21 Years On, Iran Still Gaga Over Pop Diva Googoosh

By Jonathan Lyons
July 17, 2000

TEHRAN (Reuters) - Word that Iran's pop diva Googoosh will break 21 years of silence to perform abroad this month has electrified her legions of home-grown fans, many too young to know anything but her ubiquitous boot-leg recordings.

For two decades the former pop sensation has hovered -- out of sight but not out of mind -- over the cultural landscape of urban Iran.

Despite an official ban imposed after the 1979 Revolution on female solo singers, her tapes blare from cars and taxis. Certain Tehran kiosks do a discreet business in illicit sales.

Many eagerly await the first smuggled videos of her landmark concert, set for July 29 in Toronto. Twenty-one years on, Iran is still gaga over Googoosh.

``That will be the number one best-seller this summer,'' says one black market video dealer. ``I've already got customers lining up.''

It is not hard to see the appeal of Googoosh amid the enforced austerity of Islamic Iran that camouflages what is in many ways a joyous and lyrical culture.

``Her songs are fun. She sings of love,'' explains Maryam, a teenage music fan too young to remember the revolution, let alone Googoosh in her heyday.

Cultural Thaw

Pre-revolutionary songs and nationalist anthems have received a boost from the cultural thaw ushered in by the landslide victory of President Mohammad Khatami in 1997.

In many ways, that election represented the triumph of educated, urban Iranians. High on their list of demands was cultural freedom and personal liberty, reflected in an easing of the dress code and less rigidity in popular entertainment.

One recent evening, dozens of middle class Iranian families packed a Tehran restaurant to clap and sing along with illicit songs, dressed up as sanctioned traditional music.

Cultural regulations require that such establishments be licensed to offer traditional entertainment, rules often backed up by strict enforcement.

But there were few indications that the management or the audience were prepared to play by the rules. Well-known songs first performed by Googoosh or Marziyeh, who later joined the armed Iranian opposition, dotted the program.

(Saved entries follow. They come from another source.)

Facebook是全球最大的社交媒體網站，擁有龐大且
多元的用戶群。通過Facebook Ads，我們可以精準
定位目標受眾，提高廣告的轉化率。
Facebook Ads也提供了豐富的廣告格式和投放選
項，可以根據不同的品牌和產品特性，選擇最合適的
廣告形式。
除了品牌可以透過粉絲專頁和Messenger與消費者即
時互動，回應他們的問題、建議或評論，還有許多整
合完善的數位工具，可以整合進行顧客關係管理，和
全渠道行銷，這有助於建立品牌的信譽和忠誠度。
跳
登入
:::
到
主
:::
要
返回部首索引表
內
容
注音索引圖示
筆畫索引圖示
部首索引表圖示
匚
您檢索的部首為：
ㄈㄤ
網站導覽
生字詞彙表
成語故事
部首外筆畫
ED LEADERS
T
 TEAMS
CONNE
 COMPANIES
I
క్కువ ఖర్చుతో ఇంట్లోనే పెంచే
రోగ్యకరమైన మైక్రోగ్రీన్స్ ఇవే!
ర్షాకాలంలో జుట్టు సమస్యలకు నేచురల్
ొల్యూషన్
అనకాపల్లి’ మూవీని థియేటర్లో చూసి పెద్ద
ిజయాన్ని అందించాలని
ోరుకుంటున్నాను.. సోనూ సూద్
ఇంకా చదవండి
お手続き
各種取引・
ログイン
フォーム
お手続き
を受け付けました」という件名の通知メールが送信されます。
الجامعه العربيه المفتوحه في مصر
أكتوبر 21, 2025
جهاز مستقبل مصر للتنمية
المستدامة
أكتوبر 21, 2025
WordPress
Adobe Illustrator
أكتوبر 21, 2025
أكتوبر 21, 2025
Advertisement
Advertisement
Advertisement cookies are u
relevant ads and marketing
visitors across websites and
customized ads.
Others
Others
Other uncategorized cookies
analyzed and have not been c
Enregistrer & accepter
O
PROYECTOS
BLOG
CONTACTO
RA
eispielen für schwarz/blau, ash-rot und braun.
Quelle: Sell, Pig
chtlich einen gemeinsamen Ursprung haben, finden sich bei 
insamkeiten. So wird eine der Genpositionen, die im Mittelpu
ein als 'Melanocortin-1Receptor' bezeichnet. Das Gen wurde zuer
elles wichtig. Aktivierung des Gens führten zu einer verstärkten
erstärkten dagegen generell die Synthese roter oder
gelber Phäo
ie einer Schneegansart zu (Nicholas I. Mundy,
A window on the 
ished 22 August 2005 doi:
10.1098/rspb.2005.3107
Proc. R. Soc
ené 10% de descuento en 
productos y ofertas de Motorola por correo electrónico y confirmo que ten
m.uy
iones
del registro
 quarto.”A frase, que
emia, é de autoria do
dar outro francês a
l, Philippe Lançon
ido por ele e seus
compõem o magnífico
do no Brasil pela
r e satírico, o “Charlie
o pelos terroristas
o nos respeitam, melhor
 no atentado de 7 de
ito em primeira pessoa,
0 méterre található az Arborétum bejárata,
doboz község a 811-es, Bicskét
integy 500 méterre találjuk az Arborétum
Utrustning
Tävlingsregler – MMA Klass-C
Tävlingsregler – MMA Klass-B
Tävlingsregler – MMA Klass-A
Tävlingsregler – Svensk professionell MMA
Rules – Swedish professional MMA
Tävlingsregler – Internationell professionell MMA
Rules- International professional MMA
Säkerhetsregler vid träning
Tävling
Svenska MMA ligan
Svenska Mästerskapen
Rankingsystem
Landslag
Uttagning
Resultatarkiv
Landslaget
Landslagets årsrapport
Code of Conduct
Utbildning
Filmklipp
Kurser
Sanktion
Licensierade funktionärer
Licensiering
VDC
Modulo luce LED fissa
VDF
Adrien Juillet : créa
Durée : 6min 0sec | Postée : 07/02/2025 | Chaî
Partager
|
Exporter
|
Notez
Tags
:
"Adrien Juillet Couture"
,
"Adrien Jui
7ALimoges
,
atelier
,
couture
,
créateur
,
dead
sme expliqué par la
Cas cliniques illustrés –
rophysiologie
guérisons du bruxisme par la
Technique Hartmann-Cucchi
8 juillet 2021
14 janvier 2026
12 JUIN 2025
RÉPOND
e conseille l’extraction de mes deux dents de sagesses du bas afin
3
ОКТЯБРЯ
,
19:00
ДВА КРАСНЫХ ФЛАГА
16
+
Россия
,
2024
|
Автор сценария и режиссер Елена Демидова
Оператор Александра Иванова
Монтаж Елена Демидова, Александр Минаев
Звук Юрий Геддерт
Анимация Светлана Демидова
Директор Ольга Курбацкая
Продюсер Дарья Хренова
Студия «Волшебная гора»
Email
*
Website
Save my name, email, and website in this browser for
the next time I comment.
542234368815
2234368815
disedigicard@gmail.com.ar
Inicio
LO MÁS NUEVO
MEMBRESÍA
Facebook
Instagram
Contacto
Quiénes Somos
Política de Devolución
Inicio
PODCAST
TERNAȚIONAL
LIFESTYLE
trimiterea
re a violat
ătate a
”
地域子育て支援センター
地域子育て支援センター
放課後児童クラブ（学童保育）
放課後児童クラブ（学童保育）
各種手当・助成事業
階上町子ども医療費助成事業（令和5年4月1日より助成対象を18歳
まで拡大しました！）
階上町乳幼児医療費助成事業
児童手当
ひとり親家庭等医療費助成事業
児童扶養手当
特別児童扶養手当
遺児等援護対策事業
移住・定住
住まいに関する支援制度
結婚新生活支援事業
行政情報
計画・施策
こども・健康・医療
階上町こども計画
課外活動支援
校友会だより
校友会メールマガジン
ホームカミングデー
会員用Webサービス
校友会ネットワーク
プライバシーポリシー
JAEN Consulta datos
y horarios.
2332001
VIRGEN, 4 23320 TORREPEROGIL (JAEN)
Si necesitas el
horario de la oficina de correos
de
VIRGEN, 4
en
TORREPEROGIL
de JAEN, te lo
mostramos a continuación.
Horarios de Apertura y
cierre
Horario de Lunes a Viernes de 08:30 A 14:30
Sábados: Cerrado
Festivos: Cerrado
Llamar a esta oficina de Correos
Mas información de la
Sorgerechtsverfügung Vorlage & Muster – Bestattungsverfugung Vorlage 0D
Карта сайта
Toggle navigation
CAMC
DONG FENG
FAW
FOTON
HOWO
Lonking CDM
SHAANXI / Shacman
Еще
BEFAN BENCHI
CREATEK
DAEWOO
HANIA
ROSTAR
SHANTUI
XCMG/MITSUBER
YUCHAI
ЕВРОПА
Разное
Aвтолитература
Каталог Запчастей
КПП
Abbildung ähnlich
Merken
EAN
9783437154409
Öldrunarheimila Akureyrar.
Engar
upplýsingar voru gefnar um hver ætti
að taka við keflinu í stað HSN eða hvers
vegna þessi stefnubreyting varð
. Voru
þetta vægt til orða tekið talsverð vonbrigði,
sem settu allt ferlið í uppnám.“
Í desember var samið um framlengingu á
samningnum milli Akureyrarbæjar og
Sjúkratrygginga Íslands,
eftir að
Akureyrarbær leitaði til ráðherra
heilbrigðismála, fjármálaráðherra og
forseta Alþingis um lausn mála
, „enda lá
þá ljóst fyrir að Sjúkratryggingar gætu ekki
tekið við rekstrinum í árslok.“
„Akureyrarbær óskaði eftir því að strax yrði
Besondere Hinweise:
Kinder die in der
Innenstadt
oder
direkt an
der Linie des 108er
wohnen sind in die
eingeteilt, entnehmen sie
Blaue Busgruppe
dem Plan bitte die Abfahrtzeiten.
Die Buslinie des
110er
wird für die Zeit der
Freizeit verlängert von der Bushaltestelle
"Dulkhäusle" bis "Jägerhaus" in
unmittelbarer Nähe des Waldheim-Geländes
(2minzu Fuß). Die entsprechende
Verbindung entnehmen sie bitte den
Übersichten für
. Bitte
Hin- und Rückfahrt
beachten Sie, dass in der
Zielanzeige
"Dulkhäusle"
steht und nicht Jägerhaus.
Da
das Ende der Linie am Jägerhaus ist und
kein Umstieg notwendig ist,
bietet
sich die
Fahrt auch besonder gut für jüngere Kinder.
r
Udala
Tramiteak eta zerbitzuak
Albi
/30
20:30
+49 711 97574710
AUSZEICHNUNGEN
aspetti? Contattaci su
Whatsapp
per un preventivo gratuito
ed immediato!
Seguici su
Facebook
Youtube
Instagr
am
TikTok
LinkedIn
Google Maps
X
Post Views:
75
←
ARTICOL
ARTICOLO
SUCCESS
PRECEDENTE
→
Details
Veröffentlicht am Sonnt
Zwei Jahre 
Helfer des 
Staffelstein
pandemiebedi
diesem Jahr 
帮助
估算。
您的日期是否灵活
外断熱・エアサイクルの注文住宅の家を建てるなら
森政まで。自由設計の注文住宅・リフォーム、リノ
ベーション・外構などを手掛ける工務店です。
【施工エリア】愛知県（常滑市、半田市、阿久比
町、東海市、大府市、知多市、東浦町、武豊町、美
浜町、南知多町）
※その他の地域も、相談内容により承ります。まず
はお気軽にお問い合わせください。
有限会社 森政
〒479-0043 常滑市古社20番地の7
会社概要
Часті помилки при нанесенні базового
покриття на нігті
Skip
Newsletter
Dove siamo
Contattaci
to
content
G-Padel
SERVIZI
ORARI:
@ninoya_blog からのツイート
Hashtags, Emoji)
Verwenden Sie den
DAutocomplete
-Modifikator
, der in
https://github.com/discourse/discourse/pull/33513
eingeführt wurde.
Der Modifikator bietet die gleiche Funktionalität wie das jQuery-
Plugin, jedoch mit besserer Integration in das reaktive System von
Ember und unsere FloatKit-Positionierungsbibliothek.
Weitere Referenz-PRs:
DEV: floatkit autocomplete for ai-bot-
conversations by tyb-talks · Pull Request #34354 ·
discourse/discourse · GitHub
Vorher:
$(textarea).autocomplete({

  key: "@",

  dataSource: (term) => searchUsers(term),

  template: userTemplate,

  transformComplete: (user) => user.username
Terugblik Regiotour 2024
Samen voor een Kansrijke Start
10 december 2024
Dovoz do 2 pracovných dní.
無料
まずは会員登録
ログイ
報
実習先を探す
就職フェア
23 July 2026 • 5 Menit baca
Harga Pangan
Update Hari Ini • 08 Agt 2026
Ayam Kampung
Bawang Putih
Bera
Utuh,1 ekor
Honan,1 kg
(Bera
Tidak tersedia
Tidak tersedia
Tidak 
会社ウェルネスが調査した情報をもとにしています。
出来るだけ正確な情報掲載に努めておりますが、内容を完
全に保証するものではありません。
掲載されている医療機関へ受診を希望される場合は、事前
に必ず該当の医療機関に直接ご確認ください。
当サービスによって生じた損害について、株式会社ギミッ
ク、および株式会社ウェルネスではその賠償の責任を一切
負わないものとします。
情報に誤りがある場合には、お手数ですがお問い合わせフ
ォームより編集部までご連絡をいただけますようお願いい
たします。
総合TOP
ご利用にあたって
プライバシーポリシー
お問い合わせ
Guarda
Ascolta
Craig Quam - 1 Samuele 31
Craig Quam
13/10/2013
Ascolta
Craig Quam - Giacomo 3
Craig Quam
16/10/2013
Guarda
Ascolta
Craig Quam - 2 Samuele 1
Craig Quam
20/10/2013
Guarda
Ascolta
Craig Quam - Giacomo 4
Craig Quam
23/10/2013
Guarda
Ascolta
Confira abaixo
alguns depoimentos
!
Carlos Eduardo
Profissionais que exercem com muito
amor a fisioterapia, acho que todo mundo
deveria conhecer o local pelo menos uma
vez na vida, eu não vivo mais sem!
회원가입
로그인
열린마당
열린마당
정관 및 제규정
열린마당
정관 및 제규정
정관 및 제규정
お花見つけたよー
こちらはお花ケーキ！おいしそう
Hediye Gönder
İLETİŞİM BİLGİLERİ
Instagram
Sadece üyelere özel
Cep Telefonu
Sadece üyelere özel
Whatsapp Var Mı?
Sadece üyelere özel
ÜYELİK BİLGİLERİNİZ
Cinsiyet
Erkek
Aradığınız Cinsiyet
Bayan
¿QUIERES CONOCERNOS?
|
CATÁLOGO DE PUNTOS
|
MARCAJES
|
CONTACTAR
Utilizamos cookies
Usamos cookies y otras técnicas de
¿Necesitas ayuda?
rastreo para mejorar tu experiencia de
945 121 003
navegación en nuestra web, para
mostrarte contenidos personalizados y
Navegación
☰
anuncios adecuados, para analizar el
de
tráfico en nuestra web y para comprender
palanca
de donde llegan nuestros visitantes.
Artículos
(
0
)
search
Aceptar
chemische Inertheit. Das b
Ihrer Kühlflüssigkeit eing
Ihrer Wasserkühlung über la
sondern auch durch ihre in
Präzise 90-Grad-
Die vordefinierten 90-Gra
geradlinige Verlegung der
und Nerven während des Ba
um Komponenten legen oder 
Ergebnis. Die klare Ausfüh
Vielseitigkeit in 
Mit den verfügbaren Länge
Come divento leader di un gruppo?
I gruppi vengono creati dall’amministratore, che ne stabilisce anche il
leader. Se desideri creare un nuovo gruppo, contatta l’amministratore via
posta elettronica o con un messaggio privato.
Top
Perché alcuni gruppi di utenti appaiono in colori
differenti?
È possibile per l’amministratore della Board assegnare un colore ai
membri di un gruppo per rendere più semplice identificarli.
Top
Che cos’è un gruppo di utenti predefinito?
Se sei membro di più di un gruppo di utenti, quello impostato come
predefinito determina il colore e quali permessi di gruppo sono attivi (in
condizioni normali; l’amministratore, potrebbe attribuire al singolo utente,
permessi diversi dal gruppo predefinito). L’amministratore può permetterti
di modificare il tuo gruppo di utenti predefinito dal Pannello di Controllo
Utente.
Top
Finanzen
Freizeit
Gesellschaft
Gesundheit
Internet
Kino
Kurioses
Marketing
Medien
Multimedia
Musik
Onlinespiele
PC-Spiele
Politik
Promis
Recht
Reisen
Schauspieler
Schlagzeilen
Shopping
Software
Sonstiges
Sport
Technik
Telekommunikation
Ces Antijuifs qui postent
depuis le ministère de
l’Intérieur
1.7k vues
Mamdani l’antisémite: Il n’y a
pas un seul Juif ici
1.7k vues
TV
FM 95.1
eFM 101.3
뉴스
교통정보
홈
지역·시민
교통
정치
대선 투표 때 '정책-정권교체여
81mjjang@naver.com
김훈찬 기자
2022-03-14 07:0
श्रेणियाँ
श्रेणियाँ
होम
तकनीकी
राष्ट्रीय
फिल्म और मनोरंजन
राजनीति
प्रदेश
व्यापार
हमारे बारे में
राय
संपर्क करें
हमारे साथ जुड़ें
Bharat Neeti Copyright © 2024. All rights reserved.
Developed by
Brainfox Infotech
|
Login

In the only visible concession to official mores, waiters rushed over to one table to intercept a young girl swaying to the music, her arms gracefully held above her head. Dancing remains off-limits.

Godmother Of Pop

Now aged 50, Googoosh once infused pre-revolutionary Iran with some of the glamour and showbiz style of the West. Her hairstyles and choice of clothes set the tone for the fashionable, while her every move was chronicled by the press.

With the overthrow of the shah in 1979, traditionalist clerics sought to outlaw music, along with such traditional pastimes as chess, as un-Islamic.

But Ayatollah Ruhollah Khomeini, the leader of the revolution, approved only a limited ban, outlawing solo female singing as too provocative.

The changes ushered in by clerical rule put an immediate end to the careers of Googoosh and countless other pop stars and movie idols. Unlike many of her colleagues, however, Googoosh chose not to flee abroad.

Instead, she drifted into Garbo-like oblivion inside her dark veil, enhancing her mystique along the way. She kept to a small circle of friends and rarely left her flat.

As a result, news that Iranian authorities had given her a passport ahead of a planned concert tour in Canada was greeted with euphoria -- as much at home as among the millions of Iran expatriates.

``This is not a dream. This is not a rumor,'' proclaimed The Iranian, one of the top internet sites for Iranians worldwide, as it broke the news of her up-coming tour.

Organizers say the concerts kick off in Toronto on July 29, followed by an appearance in Vancouver on August 5. Twelve performances in the United States begin on August 19.